By Maggie Kuo
We are constantly encouraged, or nagged, to exercise to promote good health. But how much exercise is enough? We finally might be able to precisely measure this threshold.
The research group lead by Thomas Thum at the Hannover Medical School in Hannover, Germany has been studying the use of microRNAs (miRs), noncoding RNAs that repress gene expression, to treat cardiovascular diseases. As a side project, the group wondered if miRs could be used as an indicator of physical fitness. The researchers found that a single session of endurance exercise increased the amount of miRs associated with the skeletal muscle. Moreover, the amount of these miRs did correlate with fitness level.
Physical endurance is generally measured by maximum oxygen uptake (VO2max), the amount of oxygen used by the skeletal muscles during maximum effort exercise. VO2max increases with fitness level. How much an exercise regimen will raise VO2max depends greatly on the individual’s genes so the outcomes in one person cannot necessarily be applied to another person. As a result, researchers in the exercise physiology field have been exploring the effects of exercise directly on gene expression.

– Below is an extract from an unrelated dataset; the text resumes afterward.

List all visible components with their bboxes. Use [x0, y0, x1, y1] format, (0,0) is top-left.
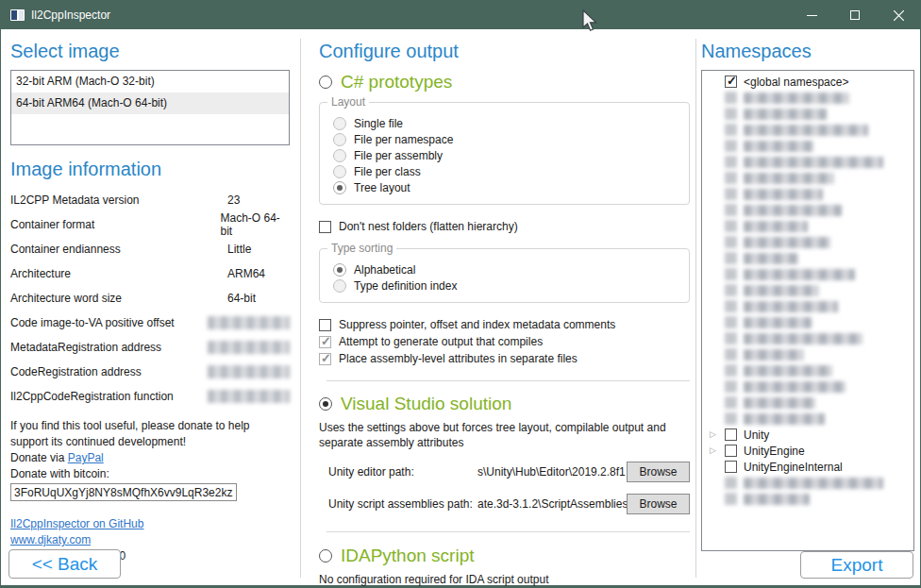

miRs can be specific to the organ, like the heart, or to the biological process, like inflammation. miRs are also stable outside of the cell and can therefore be detected in the blood plasma. Several studies reported changes in plasma miR levels after exercise. The miRs corresponded with skeletal and heart muscle adaptations and the levels were influenced by the intensity, type, and duration of the exercise protocol.
Thum and colleagues measured the amount of heart and skeletal muscle-associated miRs in blood samples from experienced marathon runners. Blood was drawn two days before the race and immediately and 24 hours after the runner finished the course. The researchers also recorded VO2max and anaerobic lactate threshold (VIAS), another physical fitness indicator, for each runner. They found that the skeletal muscle miRs, miR-1, -133a, and -206, were higher shortly after the run and remained elevated 24 hours after the race. The heart muscle miRs, miR-208b and -499, were also higher immediately after the run but returned to pre-race levels after 24 hours. What intrigued the researchers the most was that the levels of all three skeletal muscle miRs trended with both VO2max and VIAS. Runners with greater VO2max and VIAS, meaning they were more fit, tended to have higher amounts of skeletal muscle miRs in their blood plasma. The researchers then compared the gene targets of the five miRs they measured against a list of 56 genes associated with physical endurance. The heart miRs only modulated one gene on the list. However, the skeletal muscle miR-1 regulated 8 genes and -206 regulated 10 genes, suggesting that enhanced fitness was due to increased regulation of physical endurance genes from the higher miR levels. The researchers concluded that these skeletal muscle miRs could potentially be used as biomarkers of physical fitness.
More work needs to be done to confirm the accuracy of miRs as biomarkers, including measuring the amount of the miRs directly in the skeletal muscle, studying how the miR levels change with different exercise protocols, and determining if other miRs are influenced by endurance. Nevertheless this study provides a potential new metric to evaluate physical fitness. This metric could be used to establish more precise recommendations on exercise routines to promote better health.